Previous guidance from the company said the project would cost $750m. Friday’s update would take the total cost to $900m.
Jarden analyst Grant Swanepoel said another cost blowout was a “big surprise”, because it was his understanding that the insurance payout would cover any additional costs.
“This is quite left field and $150m is quite a big number,” Swanepoel said.
“We were being told insurance was going to cover the differential left to go.”
He said Fletcher had underestimated the total cost of the complicated clean-up, so the insurance payout fell short.
“They’ve spent millions and millions up to this point; we just thought it had been fully captured by the provisions up to this point, but there was a miss on it.”
Complexity was added by the mix of reasons for the cost overrun, which included inflationary problems, separate to the fire damage.
“Even if didn’t have the fire, they would have had a cost blowout,” Swanepoel said.
The extra $150m provision would be added as a significant item in the company’s half year financial statement for 2023, so excluded from its total earnings, maintaining its expected annual earnings target of $855 million or more.
Fletcher chief executive Ross Taylor said that accounting treatment was due to the project being part of the vertical building sector, which the group had discontinued operations in.
“It is disappointing we require further provisions, which are the result of the significant complexity of the project rebuild.
“However, NZICC is Fletcher Construction’s last project in the vertical sector, as a decision to fully exit this sector was made in 2021.” Taylor said in the market update.
The cash impact would would not be immediate and would flow though the 2023 and 2024 calendar years.
“Our balance sheet continues to be in a strong position,” Taylor said.
In June, Fletcher Construction confirmed legal proceedings were being taken over insurance for works at the convention centre.
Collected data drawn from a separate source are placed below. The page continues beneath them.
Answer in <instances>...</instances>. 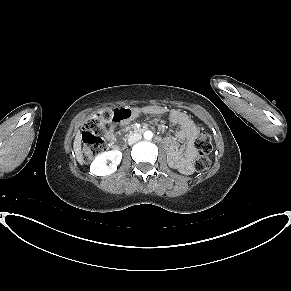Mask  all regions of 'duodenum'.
Segmentation results:
<instances>
[{"mask_svg":"<svg viewBox=\"0 0 291 291\" xmlns=\"http://www.w3.org/2000/svg\"><path fill=\"white\" fill-rule=\"evenodd\" d=\"M142 132V127L134 124L125 128V130L120 131L116 137L112 140V148L116 152H121L127 145L126 140L134 134Z\"/></svg>","mask_w":291,"mask_h":291,"instance_id":"1","label":"duodenum"}]
</instances>
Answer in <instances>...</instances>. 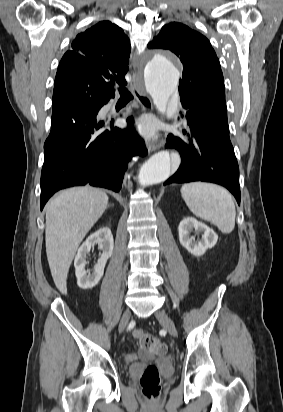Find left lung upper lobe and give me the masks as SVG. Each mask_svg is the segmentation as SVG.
I'll list each match as a JSON object with an SVG mask.
<instances>
[{"label": "left lung upper lobe", "mask_w": 283, "mask_h": 412, "mask_svg": "<svg viewBox=\"0 0 283 412\" xmlns=\"http://www.w3.org/2000/svg\"><path fill=\"white\" fill-rule=\"evenodd\" d=\"M148 47L170 50L183 63L179 81L183 107L213 127L228 128L223 74L206 37L186 25L173 22L162 27Z\"/></svg>", "instance_id": "obj_1"}]
</instances>
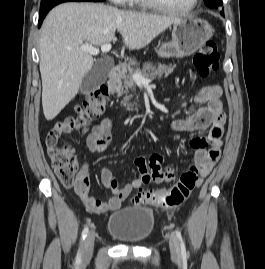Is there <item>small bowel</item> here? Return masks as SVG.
Masks as SVG:
<instances>
[{
	"instance_id": "small-bowel-1",
	"label": "small bowel",
	"mask_w": 265,
	"mask_h": 269,
	"mask_svg": "<svg viewBox=\"0 0 265 269\" xmlns=\"http://www.w3.org/2000/svg\"><path fill=\"white\" fill-rule=\"evenodd\" d=\"M193 77V73L190 71ZM222 90L219 86H208L201 89L194 98L195 104H205L204 107L190 108L187 118L175 121L173 129L183 132H202L208 128L211 132L214 127L221 128L225 120V113L222 110L220 101ZM114 121L111 118L102 119L95 125L86 139L87 148L93 153H101L108 150L111 143L112 128ZM210 142V147L207 148ZM189 144L195 152V160L202 167V179L205 178L220 157L222 146L221 134L217 138L210 137V141L203 136L191 137ZM138 175L129 180L125 186L119 187L118 181L109 168H101L100 179L106 189L112 192L113 196L108 202H102L90 196V179L87 168H83L77 176L74 186L75 192L83 202L84 206L92 213L113 212L120 209L123 202L128 200L131 194L151 182L164 184L171 182L175 177L173 168L164 166V156L154 153L146 160L144 157H137L134 160Z\"/></svg>"
}]
</instances>
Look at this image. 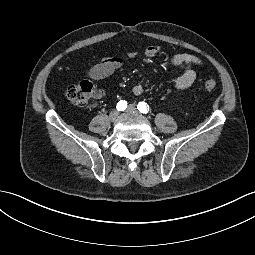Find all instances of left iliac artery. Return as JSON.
<instances>
[{
    "label": "left iliac artery",
    "mask_w": 255,
    "mask_h": 255,
    "mask_svg": "<svg viewBox=\"0 0 255 255\" xmlns=\"http://www.w3.org/2000/svg\"><path fill=\"white\" fill-rule=\"evenodd\" d=\"M137 108L143 114H146L149 112V106L145 102H139L137 105Z\"/></svg>",
    "instance_id": "1"
}]
</instances>
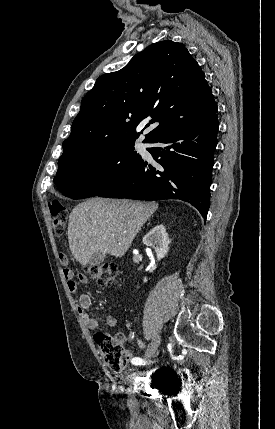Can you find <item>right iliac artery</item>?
I'll return each mask as SVG.
<instances>
[{"mask_svg":"<svg viewBox=\"0 0 275 429\" xmlns=\"http://www.w3.org/2000/svg\"><path fill=\"white\" fill-rule=\"evenodd\" d=\"M131 362L134 365H145V361L140 357H134Z\"/></svg>","mask_w":275,"mask_h":429,"instance_id":"obj_1","label":"right iliac artery"}]
</instances>
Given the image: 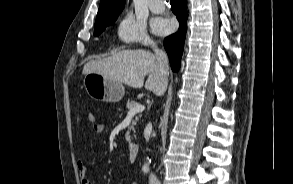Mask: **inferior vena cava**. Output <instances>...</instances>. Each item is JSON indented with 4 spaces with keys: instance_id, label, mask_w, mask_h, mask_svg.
I'll list each match as a JSON object with an SVG mask.
<instances>
[{
    "instance_id": "1",
    "label": "inferior vena cava",
    "mask_w": 293,
    "mask_h": 184,
    "mask_svg": "<svg viewBox=\"0 0 293 184\" xmlns=\"http://www.w3.org/2000/svg\"><path fill=\"white\" fill-rule=\"evenodd\" d=\"M152 47L156 55V61L158 65L159 74L161 77V82H162V89L165 90L167 87L168 75H169L168 57L162 50L158 49L155 45H153ZM161 94L162 93H160L159 95ZM149 184H160V182L154 174H150Z\"/></svg>"
}]
</instances>
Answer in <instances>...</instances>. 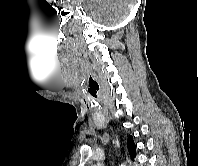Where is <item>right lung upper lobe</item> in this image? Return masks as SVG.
<instances>
[{
    "label": "right lung upper lobe",
    "instance_id": "obj_1",
    "mask_svg": "<svg viewBox=\"0 0 198 166\" xmlns=\"http://www.w3.org/2000/svg\"><path fill=\"white\" fill-rule=\"evenodd\" d=\"M128 150H129L130 157L132 158V160H134V157L136 156V146H135L132 136H129Z\"/></svg>",
    "mask_w": 198,
    "mask_h": 166
}]
</instances>
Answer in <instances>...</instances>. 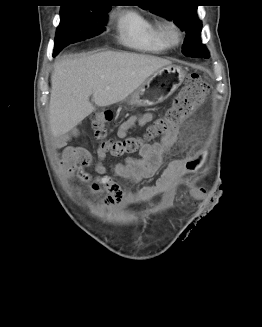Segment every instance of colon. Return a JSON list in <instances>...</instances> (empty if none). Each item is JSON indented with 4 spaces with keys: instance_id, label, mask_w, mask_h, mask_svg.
<instances>
[{
    "instance_id": "1",
    "label": "colon",
    "mask_w": 262,
    "mask_h": 327,
    "mask_svg": "<svg viewBox=\"0 0 262 327\" xmlns=\"http://www.w3.org/2000/svg\"><path fill=\"white\" fill-rule=\"evenodd\" d=\"M209 85L198 75H190L183 88L165 110L162 117L154 121L144 137L108 139L106 126L112 120L109 111H97L90 116L94 136L100 146L113 157H124L140 152L148 143L165 136L188 119L204 102Z\"/></svg>"
}]
</instances>
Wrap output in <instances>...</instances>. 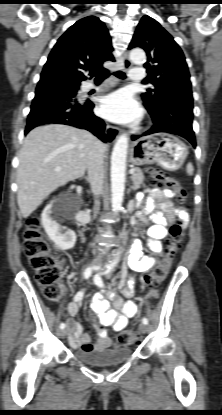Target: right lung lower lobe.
<instances>
[{
	"label": "right lung lower lobe",
	"mask_w": 222,
	"mask_h": 415,
	"mask_svg": "<svg viewBox=\"0 0 222 415\" xmlns=\"http://www.w3.org/2000/svg\"><path fill=\"white\" fill-rule=\"evenodd\" d=\"M80 82L56 72L41 73L25 134L34 127L46 123H58L83 128L103 142L105 123L93 113V103H80L76 99Z\"/></svg>",
	"instance_id": "1"
}]
</instances>
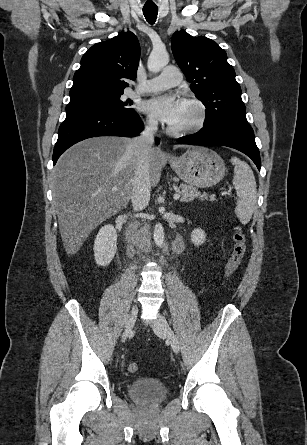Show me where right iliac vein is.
<instances>
[{
	"label": "right iliac vein",
	"mask_w": 307,
	"mask_h": 445,
	"mask_svg": "<svg viewBox=\"0 0 307 445\" xmlns=\"http://www.w3.org/2000/svg\"><path fill=\"white\" fill-rule=\"evenodd\" d=\"M137 314H138V307L136 305H134L131 308V311L129 313L128 319L125 324V328H124L122 338H121L122 342H124L127 339V337L129 336V334L131 333V331L134 327L136 318H137Z\"/></svg>",
	"instance_id": "obj_1"
}]
</instances>
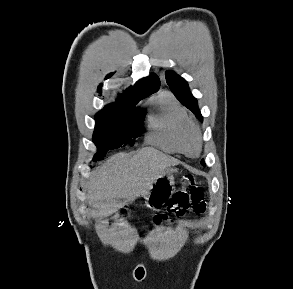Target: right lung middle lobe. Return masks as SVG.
I'll return each instance as SVG.
<instances>
[{"label":"right lung middle lobe","instance_id":"right-lung-middle-lobe-1","mask_svg":"<svg viewBox=\"0 0 293 289\" xmlns=\"http://www.w3.org/2000/svg\"><path fill=\"white\" fill-rule=\"evenodd\" d=\"M138 102L136 100L111 105L97 113L93 142L98 153L94 156V161L102 159L106 151L126 145L142 132L140 125L144 121L145 110L133 112Z\"/></svg>","mask_w":293,"mask_h":289}]
</instances>
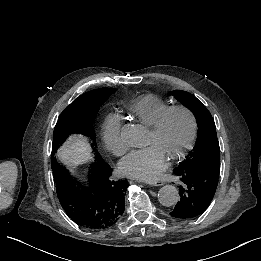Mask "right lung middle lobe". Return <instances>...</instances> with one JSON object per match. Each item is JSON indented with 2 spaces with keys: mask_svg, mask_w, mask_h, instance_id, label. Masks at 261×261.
<instances>
[{
  "mask_svg": "<svg viewBox=\"0 0 261 261\" xmlns=\"http://www.w3.org/2000/svg\"><path fill=\"white\" fill-rule=\"evenodd\" d=\"M115 91L116 89L112 88H100L89 91L76 98L63 110L53 132L51 167L54 173V179H58L65 171V168L57 162L55 153L59 146L66 141L68 136L73 133H79L89 137L93 141L92 148L96 155V161L101 160L97 152L92 119L97 114L100 106Z\"/></svg>",
  "mask_w": 261,
  "mask_h": 261,
  "instance_id": "obj_1",
  "label": "right lung middle lobe"
}]
</instances>
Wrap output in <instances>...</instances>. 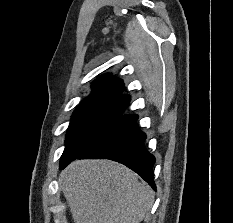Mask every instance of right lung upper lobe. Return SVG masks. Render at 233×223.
Instances as JSON below:
<instances>
[{
	"label": "right lung upper lobe",
	"instance_id": "obj_1",
	"mask_svg": "<svg viewBox=\"0 0 233 223\" xmlns=\"http://www.w3.org/2000/svg\"><path fill=\"white\" fill-rule=\"evenodd\" d=\"M124 90L122 80L106 74L98 77L92 85V94H119Z\"/></svg>",
	"mask_w": 233,
	"mask_h": 223
}]
</instances>
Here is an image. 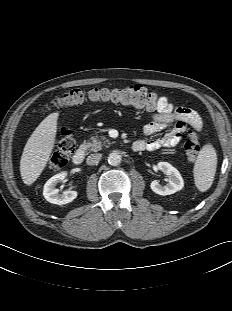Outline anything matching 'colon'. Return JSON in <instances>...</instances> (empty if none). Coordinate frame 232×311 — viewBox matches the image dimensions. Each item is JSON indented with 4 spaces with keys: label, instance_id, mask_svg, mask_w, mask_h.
I'll return each mask as SVG.
<instances>
[{
    "label": "colon",
    "instance_id": "1",
    "mask_svg": "<svg viewBox=\"0 0 232 311\" xmlns=\"http://www.w3.org/2000/svg\"><path fill=\"white\" fill-rule=\"evenodd\" d=\"M91 101H110L122 105L132 106L145 110H155L158 106L156 94L147 91L144 87L135 85L115 89L91 88L87 91L72 89L69 92L57 97L51 103L52 107L76 106ZM75 149L73 134L69 129H63L56 143L55 150L50 159L52 169H61L67 163L68 157ZM187 159L195 161L200 151L198 135L195 130L188 131L184 144Z\"/></svg>",
    "mask_w": 232,
    "mask_h": 311
}]
</instances>
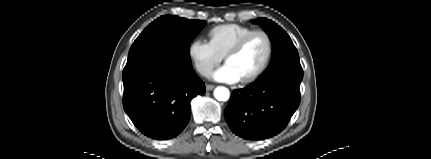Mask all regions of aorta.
<instances>
[{"instance_id":"1","label":"aorta","mask_w":431,"mask_h":159,"mask_svg":"<svg viewBox=\"0 0 431 159\" xmlns=\"http://www.w3.org/2000/svg\"><path fill=\"white\" fill-rule=\"evenodd\" d=\"M214 96L218 101H227L230 97V93L227 88L219 86L214 90Z\"/></svg>"}]
</instances>
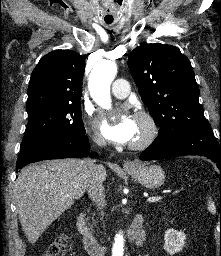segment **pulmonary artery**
Instances as JSON below:
<instances>
[{
    "label": "pulmonary artery",
    "mask_w": 221,
    "mask_h": 256,
    "mask_svg": "<svg viewBox=\"0 0 221 256\" xmlns=\"http://www.w3.org/2000/svg\"><path fill=\"white\" fill-rule=\"evenodd\" d=\"M112 93L117 98H125L129 94V84L124 79H117L112 85Z\"/></svg>",
    "instance_id": "e3ab8cb5"
}]
</instances>
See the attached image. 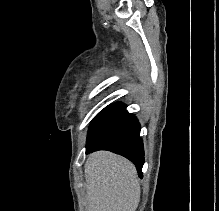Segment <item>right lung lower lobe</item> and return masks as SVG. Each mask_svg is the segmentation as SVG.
Segmentation results:
<instances>
[{"instance_id":"right-lung-lower-lobe-1","label":"right lung lower lobe","mask_w":219,"mask_h":211,"mask_svg":"<svg viewBox=\"0 0 219 211\" xmlns=\"http://www.w3.org/2000/svg\"><path fill=\"white\" fill-rule=\"evenodd\" d=\"M109 150L132 161L142 177L144 149L140 138V124L122 103L103 109L92 121L88 131L86 154Z\"/></svg>"}]
</instances>
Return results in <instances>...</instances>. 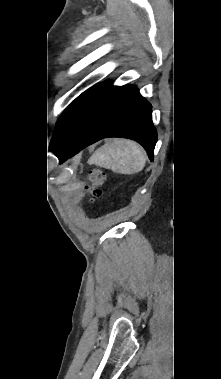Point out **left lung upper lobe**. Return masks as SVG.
Returning <instances> with one entry per match:
<instances>
[{"instance_id": "1", "label": "left lung upper lobe", "mask_w": 221, "mask_h": 379, "mask_svg": "<svg viewBox=\"0 0 221 379\" xmlns=\"http://www.w3.org/2000/svg\"><path fill=\"white\" fill-rule=\"evenodd\" d=\"M111 85L109 82L102 83L87 90L76 98L60 116L54 131L50 149L56 153L73 133L77 124L94 106L102 94Z\"/></svg>"}]
</instances>
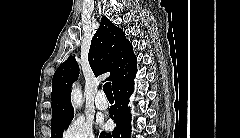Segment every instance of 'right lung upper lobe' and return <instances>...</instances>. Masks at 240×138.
Wrapping results in <instances>:
<instances>
[{
    "label": "right lung upper lobe",
    "mask_w": 240,
    "mask_h": 138,
    "mask_svg": "<svg viewBox=\"0 0 240 138\" xmlns=\"http://www.w3.org/2000/svg\"><path fill=\"white\" fill-rule=\"evenodd\" d=\"M132 44L122 29L107 18L101 19L100 26L92 38L88 61L95 76L110 72L106 79L114 89L135 76L136 57ZM79 66L73 56L63 62L52 79V120L51 126L72 120L74 110L70 93L72 83L78 78Z\"/></svg>",
    "instance_id": "obj_1"
}]
</instances>
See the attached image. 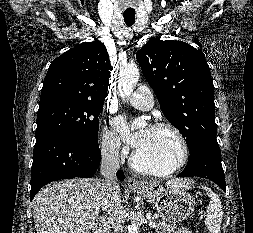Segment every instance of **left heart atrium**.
I'll return each instance as SVG.
<instances>
[{
    "label": "left heart atrium",
    "instance_id": "1",
    "mask_svg": "<svg viewBox=\"0 0 253 233\" xmlns=\"http://www.w3.org/2000/svg\"><path fill=\"white\" fill-rule=\"evenodd\" d=\"M117 125L119 126V129L123 133L126 140L134 147L139 148L141 144L144 142L146 135L148 133L149 129H144L139 133L131 134L128 130L127 124L123 118L117 119Z\"/></svg>",
    "mask_w": 253,
    "mask_h": 233
}]
</instances>
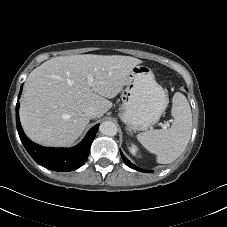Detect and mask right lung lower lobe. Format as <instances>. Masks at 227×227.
Masks as SVG:
<instances>
[{"instance_id": "1", "label": "right lung lower lobe", "mask_w": 227, "mask_h": 227, "mask_svg": "<svg viewBox=\"0 0 227 227\" xmlns=\"http://www.w3.org/2000/svg\"><path fill=\"white\" fill-rule=\"evenodd\" d=\"M22 90L19 92V97ZM16 125L19 137L29 155L41 166L53 171H72L82 166L89 155L90 146L99 124L91 128L83 141L72 148H47L32 142L23 132L19 120V101L16 104Z\"/></svg>"}]
</instances>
“Proceedings have been initiated in relation to a difference of interpretation over an insurance policy, as it applies to the New Zealand International Convention Centre project. It is not appropriate for any parties to make further comment,” the company said.
The Herald reported in 2020 that more than 80 per cent of the cover was held by American insurance giant Chubb, with the rest held by Australia’s second-largest insurer, QBE, and Warren Buffett’s Berkshire Hathaway.